Composé par d’anciens collègues et chercheurs d’autres disciplines en sciences sociales formés par lui, un passionnant volume rend hommage à Jean-Claude Chamboredon, d’abord proche de Bourdieu avant de créer ses propres labos, telles des « coopératives artisanales ».

Olivier Doubre  • 19 mars 2025 abonné·es
La sociologie est un sport collectif
Le Centre de la Vieille-Charité, où Jean-Claude Chamboredon fonda l’annexe marseillaise de l’EHESS.
© Carine Schmitt / Hans Lucas / AFP

Un sociologue de métier. Le travail de Jean-Claude Chamboredon, Stéphane Beaud, Jean-Louis Fabiani et Jacques Revel (dir.), éd. de l’EHESS, 304 pages, 24,80 euros.

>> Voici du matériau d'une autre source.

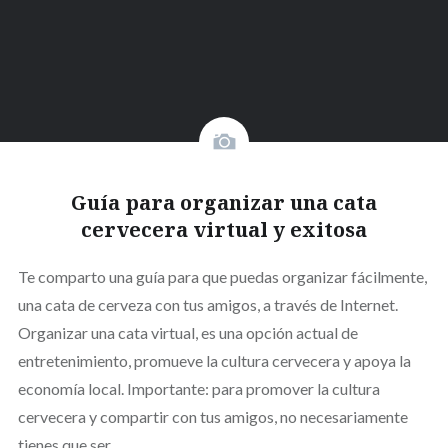
Guía para organizar una cata
cervecera virtual y exitosa
Te comparto una guía para que puedas organizar fácilmente,
una cata de cerveza con tus amigos, a través de Internet.
Organizar una cata virtual, es una opción actual de
entretenimiento, promueve la cultura cervecera y apoya la
economía local. Importante: para promover la cultura
cervecera y compartir con tus amigos, no necesariamente
tienes que ser…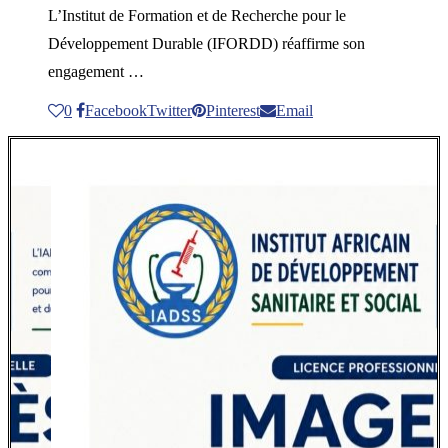
L’Institut de Formation et de Recherche pour le
Développement Durable (IFORDD) réaffirme son
engagement …
0
Facebook
Twitter
Pinterest
Email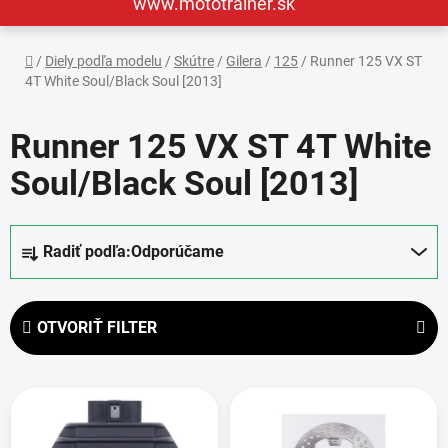
www.mototrainer.sk
Domov
/
Diely podľa modelu
/
Skútre
/
Gilera
/
125
/
Runner 125 VX ST
4T White Soul/Black Soul [2013]
Runner 125 VX ST 4T White
Soul/Black Soul [2013]
R
Radiť podľa:
Odporúčame
a
d
e
OTVORIŤ FILTER
n
i
V
e
ý
p
p
r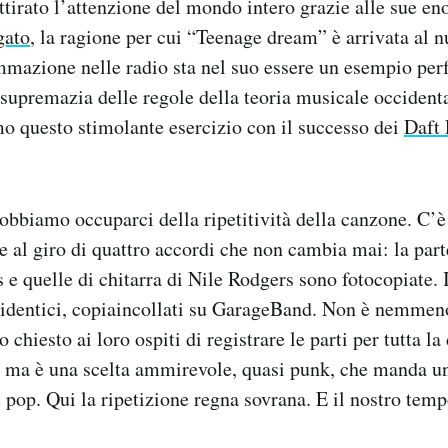
ttirato l’attenzione del mondo intero grazie alle sue en
gato
, la ragione per cui “Teenage dream” è arrivata al 
mazione nelle radio sta nel suo essere un esempio perf
 supremazia delle regole della teoria musicale occidenta
o questo stimolante esercizio con il successo dei
Daft
obbiamo occuparci della ripetitività della canzone. C’
re al giro di quattro accordi che non cambia mai: la part
 e quelle di chitarra di Nile Rodgers sono fotocopiate. I
o identici, copiaincollati su GarageBand. Non è nemmeno
chiesto ai loro ospiti di registrare le parti per tutta la
, ma è una scelta ammirevole, quasi punk, che manda 
 pop. Qui la ripetizione regna sovrana. E il nostro temp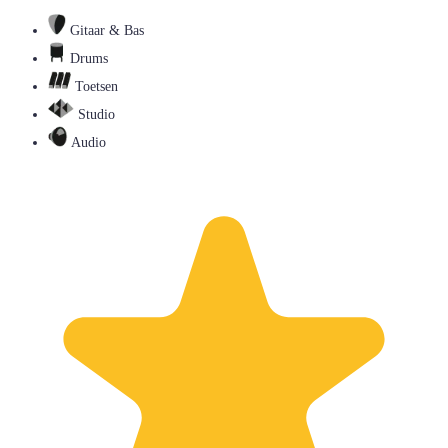
Gitaar & Bas
Drums
Toetsen
Studio
Audio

Les juristes ont l’habitude de publier un type d’ouvrage un peu particulier, le plus souvent au moment du départ à la retraite d’un professeur, qu’ils qualifient du beau nom de « mélanges ». C’est même aujourd’hui devenu une part notable de la littérature juridique. Il s’agit d’un volume rassemblant des articles ou des textes courts : souvenirs personnels sur l’enseignant ou sur des travaux menés en commun, retour sur des objets de recherche marquants de sa carrière et l’œuvre produite, nouvelles analyses de sujets sur lesquels il a travaillé et qui ont connu des évolutions notables, prolongeant ainsi des recherches qu’il avait engagées.

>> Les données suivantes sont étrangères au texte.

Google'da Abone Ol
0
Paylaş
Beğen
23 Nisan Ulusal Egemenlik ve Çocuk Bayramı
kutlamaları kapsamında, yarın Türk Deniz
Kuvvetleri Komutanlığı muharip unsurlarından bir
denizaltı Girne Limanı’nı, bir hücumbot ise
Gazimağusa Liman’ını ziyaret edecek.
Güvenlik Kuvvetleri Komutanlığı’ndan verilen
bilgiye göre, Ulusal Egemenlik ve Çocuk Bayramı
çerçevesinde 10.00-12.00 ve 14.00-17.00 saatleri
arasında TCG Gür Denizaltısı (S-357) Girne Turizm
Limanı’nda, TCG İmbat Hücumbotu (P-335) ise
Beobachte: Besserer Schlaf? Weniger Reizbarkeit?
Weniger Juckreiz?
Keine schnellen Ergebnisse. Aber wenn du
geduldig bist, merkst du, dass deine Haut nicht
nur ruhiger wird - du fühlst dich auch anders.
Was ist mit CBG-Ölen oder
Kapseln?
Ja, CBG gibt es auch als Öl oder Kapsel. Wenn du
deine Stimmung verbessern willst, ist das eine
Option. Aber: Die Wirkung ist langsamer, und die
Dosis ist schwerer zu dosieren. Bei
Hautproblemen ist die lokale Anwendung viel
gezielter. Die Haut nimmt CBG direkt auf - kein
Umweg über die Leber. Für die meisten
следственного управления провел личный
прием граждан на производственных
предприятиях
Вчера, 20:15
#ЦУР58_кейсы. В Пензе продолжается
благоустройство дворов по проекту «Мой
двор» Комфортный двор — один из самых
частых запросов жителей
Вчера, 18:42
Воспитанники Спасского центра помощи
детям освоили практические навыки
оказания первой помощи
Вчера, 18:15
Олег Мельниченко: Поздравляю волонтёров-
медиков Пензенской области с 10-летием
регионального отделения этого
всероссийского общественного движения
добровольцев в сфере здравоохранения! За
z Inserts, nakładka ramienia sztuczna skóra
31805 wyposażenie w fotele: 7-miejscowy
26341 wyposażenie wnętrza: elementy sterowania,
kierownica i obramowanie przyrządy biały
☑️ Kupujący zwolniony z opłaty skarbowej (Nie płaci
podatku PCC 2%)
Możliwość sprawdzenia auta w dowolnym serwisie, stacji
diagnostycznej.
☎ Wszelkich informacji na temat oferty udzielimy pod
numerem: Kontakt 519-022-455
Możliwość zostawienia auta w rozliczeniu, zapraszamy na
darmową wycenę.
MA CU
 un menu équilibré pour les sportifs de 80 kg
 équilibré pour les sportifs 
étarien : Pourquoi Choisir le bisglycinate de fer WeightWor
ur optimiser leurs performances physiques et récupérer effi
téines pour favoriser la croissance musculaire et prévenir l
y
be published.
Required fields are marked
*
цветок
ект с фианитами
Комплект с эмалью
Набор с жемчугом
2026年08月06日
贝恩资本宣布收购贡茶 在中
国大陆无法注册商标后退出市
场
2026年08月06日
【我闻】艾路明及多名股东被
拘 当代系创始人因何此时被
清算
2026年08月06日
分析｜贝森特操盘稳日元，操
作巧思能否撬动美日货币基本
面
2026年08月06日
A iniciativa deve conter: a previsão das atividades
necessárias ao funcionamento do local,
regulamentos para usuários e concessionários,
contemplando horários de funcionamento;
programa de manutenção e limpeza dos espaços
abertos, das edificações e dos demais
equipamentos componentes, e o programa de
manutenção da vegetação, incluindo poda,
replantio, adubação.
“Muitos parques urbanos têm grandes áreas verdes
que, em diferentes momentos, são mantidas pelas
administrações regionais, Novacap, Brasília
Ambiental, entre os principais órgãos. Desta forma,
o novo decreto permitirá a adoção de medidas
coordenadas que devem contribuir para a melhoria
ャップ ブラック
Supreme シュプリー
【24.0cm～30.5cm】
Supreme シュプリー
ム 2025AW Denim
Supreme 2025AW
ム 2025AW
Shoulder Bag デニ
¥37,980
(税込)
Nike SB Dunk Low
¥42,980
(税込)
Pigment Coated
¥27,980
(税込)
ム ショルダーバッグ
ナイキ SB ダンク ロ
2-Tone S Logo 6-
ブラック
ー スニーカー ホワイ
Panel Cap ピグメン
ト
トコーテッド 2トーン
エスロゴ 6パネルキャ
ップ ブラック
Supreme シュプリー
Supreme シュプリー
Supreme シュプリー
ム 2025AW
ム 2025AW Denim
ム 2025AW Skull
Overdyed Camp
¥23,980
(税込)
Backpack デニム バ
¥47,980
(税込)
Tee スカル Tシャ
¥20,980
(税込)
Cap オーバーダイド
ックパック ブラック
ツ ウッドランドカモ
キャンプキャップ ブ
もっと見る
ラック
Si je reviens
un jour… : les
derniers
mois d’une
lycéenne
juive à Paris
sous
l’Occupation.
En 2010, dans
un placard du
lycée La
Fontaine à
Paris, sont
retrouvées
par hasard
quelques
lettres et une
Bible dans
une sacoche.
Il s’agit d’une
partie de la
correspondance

Les sociologues, historiens, géographes, anthropologues ou philosophes, moins coutumiers de l’exercice, publient plus souvent des livres de souvenirs ou d’analyses sur l’œuvre et la personnalité d’un chercheur disparu. Tel est l’objet de ce recueil consacré à Jean-Claude ­Chamboredon (1938-2020), chercheur et enseignant, connu d’abord pour avoir cosigné le magistral Métier de sociologue en 1968 (1).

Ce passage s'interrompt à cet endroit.